Lo reconozco sin ambages, lo admito sin circunloquios: soy un hijo de mi tiempo en lo que a recibir ‘gratificaciones instantáneas’ se refiere. Sincerarme sobre mis debilidades creo que es un formidable ejercicio para el autoconocimiento socrático; y aprender a aceptar que uno tiene sus defectos, hasta el punto de tomárselos a guasa y chirigota, lo considero uno de los ejes diamantinos de la salud mental, además de una cura de humildad; sobre todo, en una sociedad que fomenta la presunción triunfalista, la vanagloria ‘exitocéntrica’, un miedo cerval a que los demás conozcan nuestras tachas, flaquezas y vacilaciones.
Realizada esta sátira de mí mismo y de mi circunstancia, también, he de decir una cosa en mi defensa, y es que considerando que no voy a dejar de ser un ‘nuevo pobre’ con la publicación de este ensayo, necesito mis inyecciones semanales de dopamina, en forma de palmaditas en la espalda de mis incondicionales, como premio de consolación. Si la diosa Fortuna me estuviese esperando, momificada en hebras de oro, en el lugar de la Estatua de la Libertad, sería capaz de terminar el libro sin esta plétora diaria de ‘gratificaciones instantáneas’.
Otra cosa he de argüir en defensa propia, y es que no soy la primera persona en la historia que ha terminado una obra compuesta por publicaciones periódicas. De facto, Georges Remi, mundialmente conocido como ‘Hergé’, publicaba, con frecuencia, tiradas de sus viñetas, las cuales terminaba fusionando en uno de sus capítulos completos de Tintín. No sé si lo hizo durante toda su trayectoria o nada más que al principio; pero lo hacía.

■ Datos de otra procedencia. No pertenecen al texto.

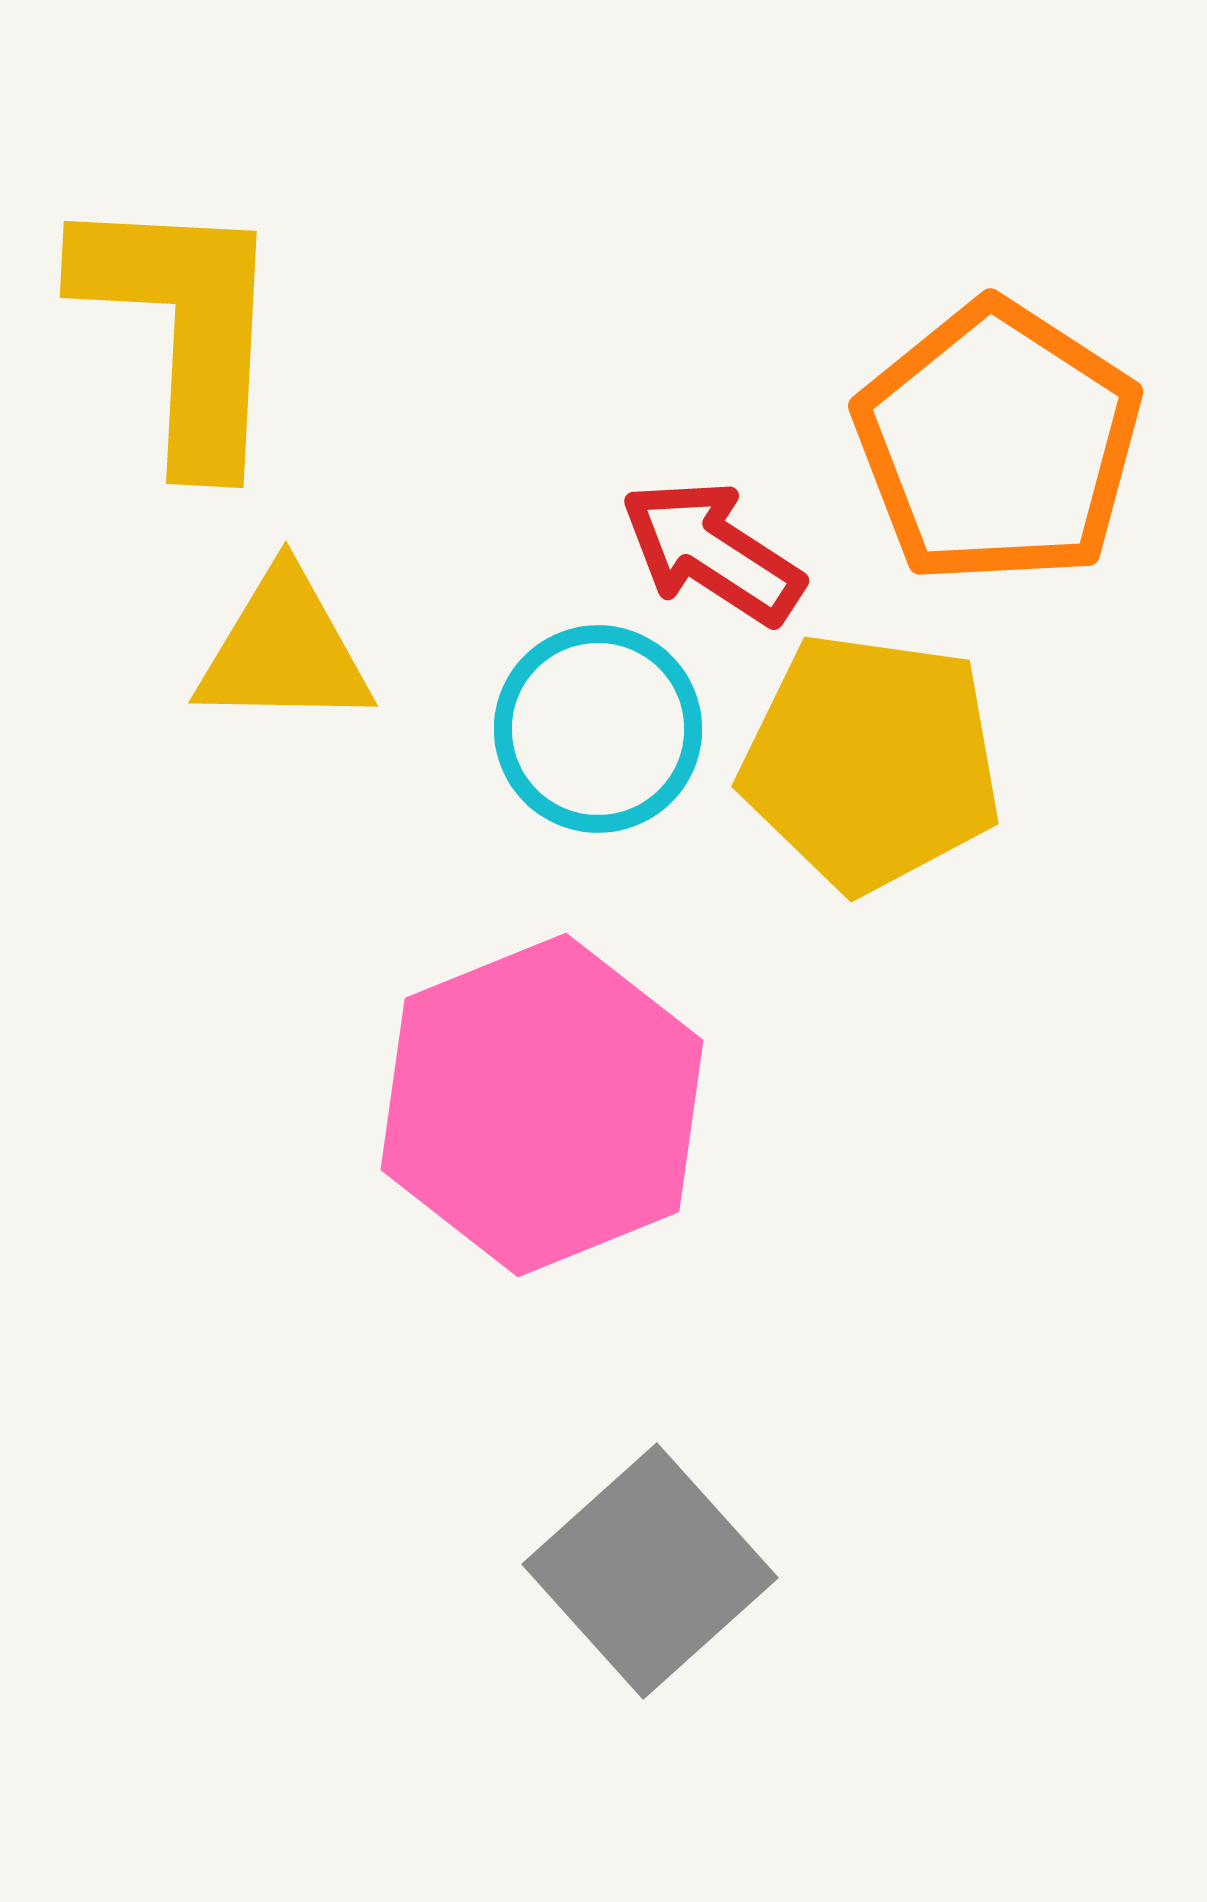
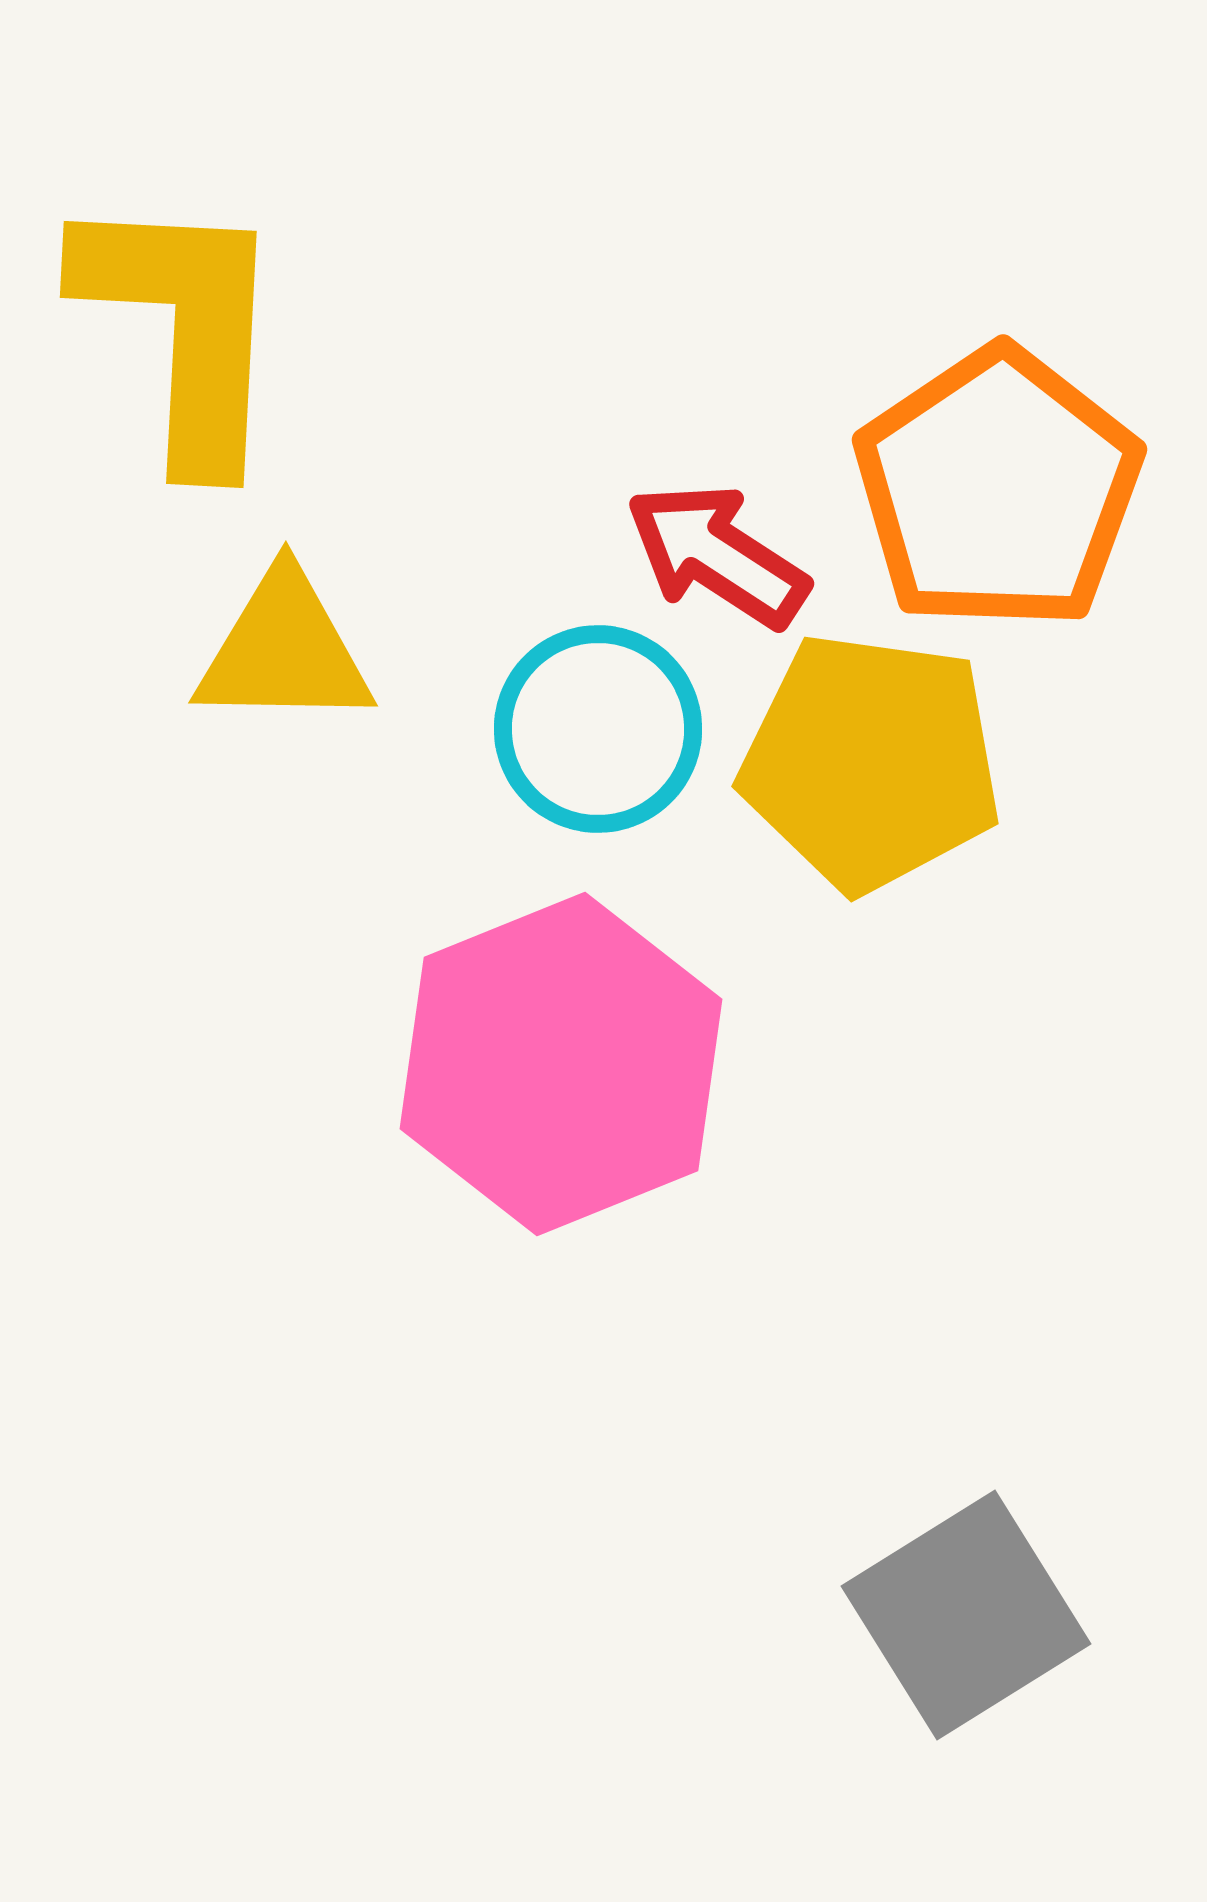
orange pentagon: moved 46 px down; rotated 5 degrees clockwise
red arrow: moved 5 px right, 3 px down
pink hexagon: moved 19 px right, 41 px up
gray square: moved 316 px right, 44 px down; rotated 10 degrees clockwise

Es más, Hergé lo hacía en una época que no era tan febril en la búsqueda de ‘gratificaciones instantáneas’, lo cual es un punto a mi favor a la hora de lavarme la conciencia; y para más inri, perteneciendo él a lo más granado y florido del mundo del cómic, factor que no sólo atenúa mi culpa, sino que me exime de cualquier cargo. Así pues, me considero libre de pecado.